Erano presenti anche gli agenti della Digos all’incontro convocato a Palazzo Orsetti dall’assessore allo Sport e vicesindaco Fabio Barsanti. Al centro della conferenza stampa c’erano la gestione degli impianti calcistici del territorio e, in particolare, la vicenda della concessione del campo di Sorbano alla società Trebesto. La presenza degli investigatori, disposta dal Questore secondo quanto riferito, è stata collegata al possibile clima di tensione seguito alla contestazione sulla decadenza dell’affidamento.
Il nuovo modello per gli impianti
Barsanti ha sostenuto che l’amministrazione abbia investito risorse per riportare sotto controllo una situazione che, a suo giudizio, presentava diverse criticità. Il riferimento è al precedente sistema di concessioni decennali, che prevedeva l’impegno dei gestori a realizzare interventi di adeguamento e la possibilità di prorogare l’affidamento in caso di ulteriori lavori.
Secondo l’assessore, quel modello non avrebbe garantito il necessario rinnovamento delle strutture. In alcuni casi, ha spiegato, sarebbero state realizzate opere senza i permessi dell’amministrazione o senza i titoli edilizi richiesti, mentre le condizioni di buona parte degli impianti sarebbero rimaste invariate o addirittura peggiorate. L’amministrazione Pardini ha quindi scelto di recuperare le strutture gestite fuori dalle regole o con concessioni scadute, investendo nei lavori di ristrutturazione e messa a norma prima di procedere con nuovi bandi.
Tra i primi impianti interessati dal nuovo percorso ci sono quelli di Sant’Anna, in via Matteotti, e di Montuolo.
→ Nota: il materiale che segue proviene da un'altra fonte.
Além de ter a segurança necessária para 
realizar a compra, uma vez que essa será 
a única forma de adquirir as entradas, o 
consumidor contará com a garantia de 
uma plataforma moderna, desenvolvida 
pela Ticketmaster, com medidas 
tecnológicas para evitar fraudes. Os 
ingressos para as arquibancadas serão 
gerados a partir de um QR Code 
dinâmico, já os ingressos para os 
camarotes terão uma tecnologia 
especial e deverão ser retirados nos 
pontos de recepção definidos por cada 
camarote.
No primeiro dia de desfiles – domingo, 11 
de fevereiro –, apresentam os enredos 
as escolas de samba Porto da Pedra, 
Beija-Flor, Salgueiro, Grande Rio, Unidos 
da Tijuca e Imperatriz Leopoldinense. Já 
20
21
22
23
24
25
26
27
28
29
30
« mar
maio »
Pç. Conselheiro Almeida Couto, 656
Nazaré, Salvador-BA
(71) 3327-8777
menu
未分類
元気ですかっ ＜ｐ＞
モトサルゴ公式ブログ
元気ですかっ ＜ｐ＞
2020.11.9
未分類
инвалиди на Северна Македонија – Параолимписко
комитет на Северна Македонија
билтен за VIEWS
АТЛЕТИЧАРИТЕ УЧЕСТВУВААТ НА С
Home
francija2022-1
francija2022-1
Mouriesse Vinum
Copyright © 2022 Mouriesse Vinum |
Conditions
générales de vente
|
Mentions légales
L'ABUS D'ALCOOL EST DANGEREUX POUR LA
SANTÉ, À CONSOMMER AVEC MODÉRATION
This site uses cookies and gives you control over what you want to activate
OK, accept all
Per entrambi è prevista la pubblicazione della manifestazione d’interesse, dopo gli interventi di sistemazione. L’obiettivo dichiarato è favorire le società dotate di scuole calcio e, nello stesso tempo, garantire la continuità dell’attività per le associazioni sportive che hanno squadre impegnate nei campionati.
La decadenza della concessione a Sorbano
Il passaggio più delicato riguarda il campo di Sorbano. La concessione affidata a Trebesto e AC Luccasette, che avevano partecipato insieme alla gara, sarebbe venuta meno automaticamente con la cessazione del sodalizio tra i due soggetti. Barsanti ha richiamato le norme contrattuali e i regolamenti comunali, precisando che non si tratterebbe di un provvedimento eccezionale.
Lo stesso meccanismo, ha ricordato l’assessore, era già stato applicato nel 2022 per il campo di Mutigliano e nel 2023 per l’impianto di via Matteotti a Sant’Anna, in entrambi i casi dopo il ritiro di uno dei concessionari associati. A Trebesto sarà comunque concesso un tempo adeguato per liberare la struttura. Nel frattempo, il Comune intende assicurare la prosecuzione delle attività sportive.
Per garantire una soluzione temporanea è stata indicata la possibilità di utilizzare il campo di San Cassiano a Vico. L’impianto, destinato a restare nella gestione comunale, potrebbe funzionare come struttura di supporto per le squadre prive di un campo. L’ipotesi è legata anche al prossimo ritorno del Rugby Lucca negli impianti rinnovati dell’Acquedotto, lungo il Serchio.
Il campo di Sorbano sarà infine sistemato dal Comune e successivamente nuovamente messo a gara. Barsanti ha difeso la linea dell’amministrazione sostenendo che le regole debbano valere per tutti e che non possano essere modificate sulla base delle proteste più forti. La questione resta dunque legata sia alla continuità delle attività calcistiche sia alla definizione di criteri uniformi per l’affidamento delle strutture.